GCT – Giant Cell Tumor – 3 Months Post-Op
Today marks 3 months post op on my tumor. Random musings follow.
- I found some GCT support groups on Facebook, but I’m somewhat loathe to recommend them. Just as when I found support groups for SIBO (another condition I have), I worry that the their memberships are skewed toward more complicated/difficult situations. This only makes sense, as people who are experiencing protracted complications are far more apt to seek out support communities then are those who’ve had a relatively trouble free experience. Reading frustrating story after frustrating story can be frightening and, frankly, a bit demoralizing. I think it’s important to remember whenever joining a group like this that a significant percentage of its population seem to be having a hard time doesn’t necessarily translate into a significant percentage of everyone who has had this condition having a hard time. Some people get a GCT, get surgery, get better, and move on. Success stories don’t often join a support group. They don’t need it. Meanwhile, members of the support group post things like this:Presumably because their experience has been such that, to some degree, their GCT defines them. This is not a criticism – I totally understand. However, personally I’m not interested in letting the negative aspects of my life define it.
- That said, the medical estimates of 20% chance of re-occurrence is a spectre that’s hard to shake, at least for me. I’m undoubtedly going to be anxious prior to every x-ray. It’s hard to not let it invade my thoughts. Even harder when perusing a support group and seeing story after story about re-occurrence. Hence the caveat on joining some groups.
- I did notice in reading other people’s stories that recovery seems to be all over the board. Some people remained on crutches for 2-3 months after their surgery. Others were getting back to jogging by month 4. Obviously the complexity and intensiveness of the procedure varies from person to person, as does the location of the tumor (though tibia and femur seem extremely, if not most, common). Age and overall fitness level weigh heavily as well. Young folks heal faster and better. Older folks heal faster and better if they’re otherwise healthy and take care of themselves.
- Personally, I’m back to poor, interrupted sleep after about a week of finally getting some decent rest. I don’t know why. It aches more at night, and I find it difficult to get comfortable. I’m back to waking up every hour or two. It’s quite frustrating.
- I’m finally experiencing noticeable improvement day over day. Admittedly, I’ve come a *long* way from just a few months ago when I couldn’t walk at all, but despite the obvious progress it felt somewhat imperceptible, I suppose because of the constant pain and the exhaustion and frustration. There are times now, finally, where I can be sitting and working and realize that at that moment my leg’s not bothering me at all.

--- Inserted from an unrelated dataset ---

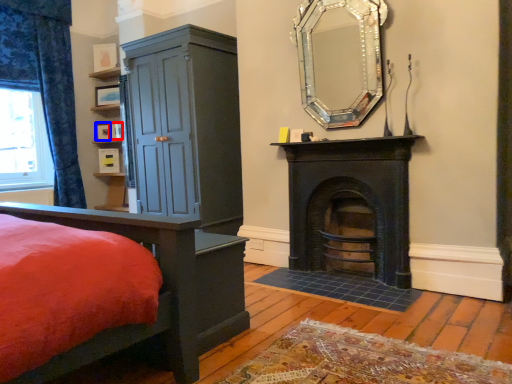 Question: Which object is further to the camera taking this photo, picture frame (highlighted by a red box) or picture frame (highlighted by a blue box)?

Choices:
 (A) picture frame
 (B) picture frame

Answer: (B) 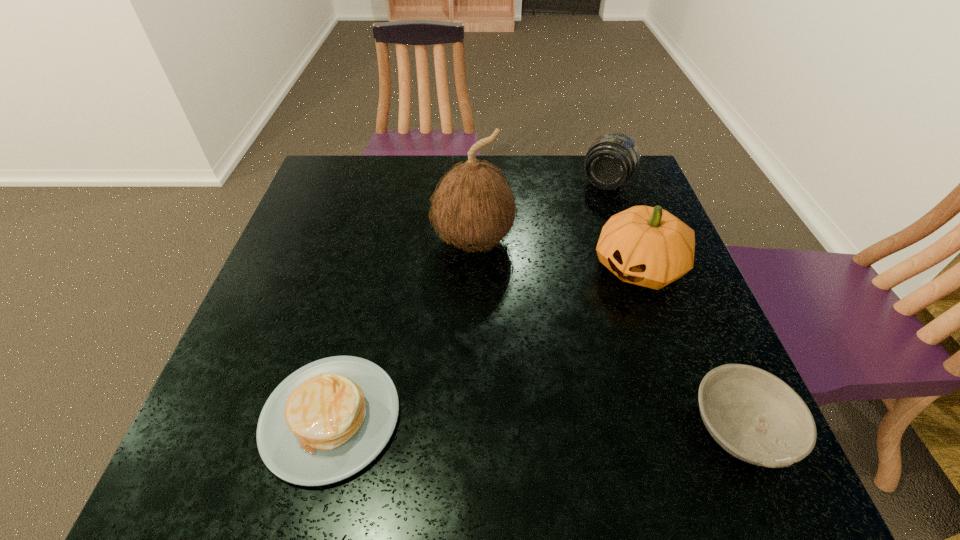 At what (x,y) coordinates should I click in order to perform the action: click on the leftmost object. Please return your answer as a coordinate pair (x, y). Looking at the image, I should click on (328, 420).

- Rehab, however, remains frustrating. I was placed on crutches practically the moment I was diagnosed, for fear of my own body weight breaking my tibia. I’ve been rehabbing practically since the surgery, and yet my leg is still a spindly, wobbly, jiggly shadow of its former self.
- The weather *really* effects it. Cold days suck. Really cold, wet days absolutely suck. Stiff, sore and tender. I understand why people retire to Phoenix and Florida now.
- My day job exploded with work about 3 weeks ago, and that’s turned out to be a blessing in disguise. It has forced me to work through the disconnected malaise that I’ve been fighting since the surgery. I still forget things, and find that I can’t use my calendar too much, but my brain appreciates the forced engagement. There was a period where I was ready to retire, and I’m nowhere near the ability to do so.
- In that vein, I think it’s important for me to mention that I’ve struggled with depression since well before this GCT episode. It inevitably colors all of my experiences, including this one.
That’s it for now. Happy 3 months post op to me.